I get passed in a 300-mile stretch by a half-dozen or more trucks
several times. They’re burning a lot of extra fuel to accelerate hard up the ramp multiple times, and aren’t arriving any sooner at their destination. But as they quickly tire of running speeds of which they’re not capable, this is a common result.
There’s now a class who turn the clock upside down to run hours others aren’t on the road in much number (sunrise to sunset describes most truck movement). Lowered stress besides higher chance of dark-induced problems. The trade-off of speed using high-beams no good past 35-mph in return for not having to judge high-volume road traffic.

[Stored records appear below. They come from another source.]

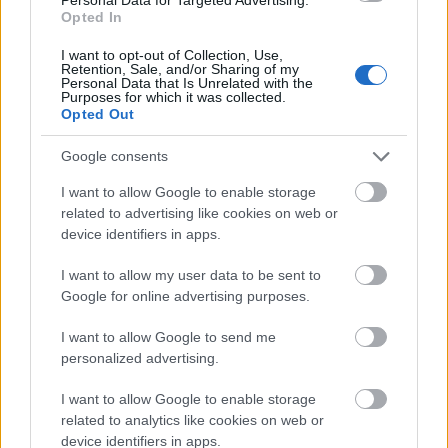
MEST LEST
Opted In
I want to opt-out of Collection, Use,
Retention, Sale, and/or Sharing of my
Personal Data that Is Unrelated with the
Purposes for which it was collected.
Opted Out
Vrake
Går
Disse
Feiret
Trekk
1
2
3
4
5
r
for
går
OL-
er seg
Google consents
verde
sitt
OL-
gullet
fra
nsmes
sjette
femm
i
resten
I want to allow Google to enable storage
ter –
strake
ila for
armen
av OL
related to advertising like cookies on web or
disse
OL-
Norge
e hans
device identifiers in apps.
skal
gull –
–
gå
disse
bekre
I want to allow my user data to be sent to
OL-
går
fter:
Google for online advertising purposes.
sprint
OL-
De er
I want to allow Google to send me
en...
femm
kjære
personalized advertising.
ila for
ster
Norge
I want to allow Google to enable storage
LANGRE
LANGRE
LANGRE
LANGRE
LANGRE
related to analytics like cookies on web or
NN
09.0
NN
19.0
NN
19.0
NN
14.0
NN
15.0
device identifiers in apps.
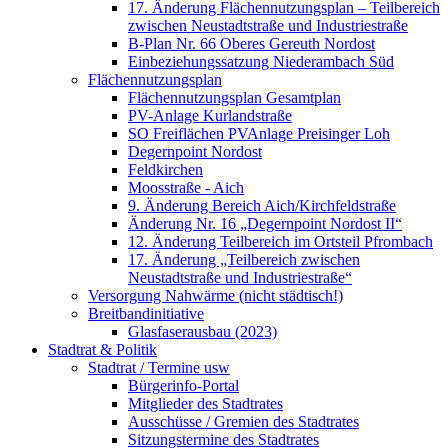
17. Änderung Flächennutzungsplan – Teilbereich
zwischen Neustadtstraße und Industriestraße
B-Plan Nr. 66 Oberes Gereuth Nordost
Einbeziehungssatzung Niederambach Süd
Flächennutzungsplan
Flächennutzungsplan Gesamtplan
PV-Anlage Kurlandstraße
SO Freiflächen PV­Anlage Preisinger Loh
Degernpoint Nordost
Feldkirchen
Moosstraße - Aich
9. Änderung Bereich Aich/Kirchfeldstraße
Änderung Nr. 16 „Degernpoint Nordost II“
12. Änderung Teilbereich im Ortsteil Pfrombach
17. Änderung „Teilbereich zwischen
Neustadtstraße und Industriestraße“
Versorgung Nahwärme (nicht städtisch!)
Breitbandinitiative
Glasfaserausbau (2023)
Stadtrat & Politik
Stadtrat / Termine usw
Bürgerinfo-Portal
Mitglieder des Stadtrates
Ausschüsse / Gremien des Stadtrates
Sitzungstermine des Stadtrates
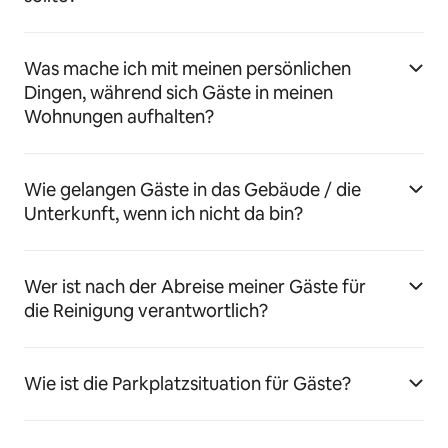
Was mache ich mit meinen persönlichen
Dingen, während sich Gäste in meinen
Wohnungen aufhalten?
Wie gelangen Gäste in das Gebäude / die
Unterkunft, wenn ich nicht da bin?
Wer ist nach der Abreise meiner Gäste für
die Reinigung verantwortlich?
Wie ist die Parkplatzsituation für Gäste?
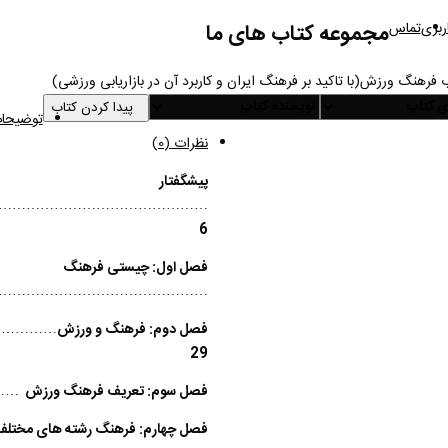
بری
تماس
مجموعه کتاب های ما
 فرهنگ ورزش(با تاکید بر فرهنگ ایران و کاربرد آن در بازاریابی ورزشی)
پیدا کردن کتاب
توضیحا
نظرات (0)
پیشگفتار
……………………………………..
6
فصل اول:
چیستی فرهنگ
………………………………………
فصل دوم: فرهنگ و ورزش
………..
29
فصل سوم:
تعریف فرهنگ و
فصل چهارم:
فرهنگ رشته های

This is not a group where training or gear instruction is any help. A third or more of all truck drivers, with the remainder unwilling to try.
The backup radio exists to tell them how long will be their unscheduled break. And to jam up the closing lanes to try to jump ahead of others. Schoolyard crap, not men cooperating to find best solution. Their shame and incompetence results in shoving and pushing to cheat in “getting ahead” not using info of what lane gets thru and immediately getting into that lane. This only makes the backup worse for everyone (before we get to how selfish are all car drivers; no exceptions).
Why having DSP in the RX portion is huge. Hearing that chatter from many miles away affords the opportunity to get around it. (The radio can hear it, but you can’t).
Better to stick with a barefoot Cobra 29 if DSP ain’t on the immediate-buy list. An amp just means talking to those you can hear. And that ain’t much or many while at speed.
The inner concentric ring of range (RX), versus the artificially-boosted (TX) outer range. Big ears trump loud voice. Where choices can be effectively-used.